Duplicate rows found
Number of duplicate rows=  4866
Dropping duplicates

(132799, 2)


In [None]:
# download the library to for the nltk functions to use in the cleaning process
nltk.download('stopwords')
nltk.download('punkt')
nltk.download('wordnet')

[nltk_data] Downloading package stopwords to /root/nltk_data...
[nltk_data]   Unzipping corpora/stopwords.zip.
[nltk_data] Downloading package punkt to /root/nltk_data...
[nltk_data]   Unzipping tokenizers/punkt.zip.
[nltk_data] Downloading package wordnet to /root/nltk_data...


True

In [None]:
set_config(transform_output="pandas")

wnl = WordNetLemmatizer()


# Function for cleaning and tokenize the headline
def tokenize(doc):
    document = doc.lower()  # convert the content of the headline to lowercase
    document = re.sub(r'\d+', '',
                      document)  # remove all of the digits inside of the content (using regular expressions)
    document = document.translate(str.maketrans('', '', string.punctuation))  # remove the puntuations (, . ! # ...)
    document = document.strip()  # remove the spaces at the start and end of the headline
    return [wnl.lemmatize(token) for token in word_tokenize(document) if token not in stopwords.words('english')]
    # tokenize the headlines
    # and then filter only the words that are not in the english stopwords (words that are commonly used and give no benifits to the classifier)
    # and finally lemmatize all of the tokens


# The preprocess pipeline
preprocessor = Pipeline([
    ('vect', CountVectorizer(tokenizer=tokenize)),  # passing custom tokenizer method for the CountVectorizer to use
    ('tfidf', TfidfTransformer()),
])

tfidf_dataset = preprocessor.fit_transform(dataframe["TITLE"].values)  # process the training dataset



## 5. Model Implementation and Evaluation
### 5.1. Label Encoder

In [None]:
le = LabelEncoder()
class_label = le.fit_transform(dataframe["CATEGORY"])
# list(le.classes_)
class_label

array([0, 0, 0, ..., 1, 1, 1])

In [None]:
X_train, X_test, y_train, y_test = train_test_split(
    tfidf_dataset.toarray(),
    class_label,
    test_size = 0.3,
    random_state=42
)

### 5.2 Decision Tree Classifier

In [None]:
dt_classifier = DecisionTreeClassifier(criterion="gini", splitter="best")
dt_classifier.fit(X_train, y_train)
dt_predictions = dt_classifier.predict(X_test)

# Evaluation
print("accuracy score of Decision Tree:")
print(accuracy_score(y_test, dt_predictions))

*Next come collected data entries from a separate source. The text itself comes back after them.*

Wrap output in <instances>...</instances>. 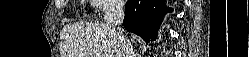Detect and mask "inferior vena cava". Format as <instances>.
Segmentation results:
<instances>
[{
  "instance_id": "inferior-vena-cava-1",
  "label": "inferior vena cava",
  "mask_w": 249,
  "mask_h": 57,
  "mask_svg": "<svg viewBox=\"0 0 249 57\" xmlns=\"http://www.w3.org/2000/svg\"><path fill=\"white\" fill-rule=\"evenodd\" d=\"M124 1L112 2L104 14V26L118 39L122 57H135L133 47L128 38L124 36L119 26L124 19Z\"/></svg>"
}]
</instances>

accuracy score of Decision Tree:
0.9151606425702812


### 5.3 Multinomial Naive Bayes Classifier

In [None]:
nb_classifier = MultinomialNB()
nb_classifier.fit(X_train, y_train)
nb_predictions = nb_classifier.predict(X_test)

# Evaluation
print("accuracy score of Multinomial Naive Bayes:")
print(accuracy_score(y_test, nb_predictions))

accuracy score of Multinomial Naive Bayes:
0.9354166666666667


### 5.4 Artificial Neural Network

In [None]:
nn_classifier = MLPClassifier()
nn_classifier.fit(X_train, y_train)
nn_predictions = nn_classifier.predict(X_test)

# Evaluation
print("accuracy score of Artificial Neural Network:")
print(accuracy_score(y_test, nn_predictions))

accuracy score of Artificial Neural Network:
0.9492720883534137


## 7. Conclusion
In this project, we explored three machine learning models - Decision Tree, Multinomial Naive Bayes, and Artificial Neural Network - for news headline classification. Each model brought unique strengths to the task:

- The Decision Tree likely offered a clear, interpretable model but might have faced limitations in handling complex text data.
- The Multinomial Naive Bayes, often effective for text classification, probably performed well due to its simplicity and efficiency.
- The Artificial Neural Network, with its advanced pattern recognition capabilities, was expected to provide the highest accuracy.

While each model has its advantages, the choice often depends on the specific requirements and nature of the dataset. Future work could focus on further tuning these models, exploring advanced techniques like deep learning, and experimenting with different feature extraction methods for improved accuracy.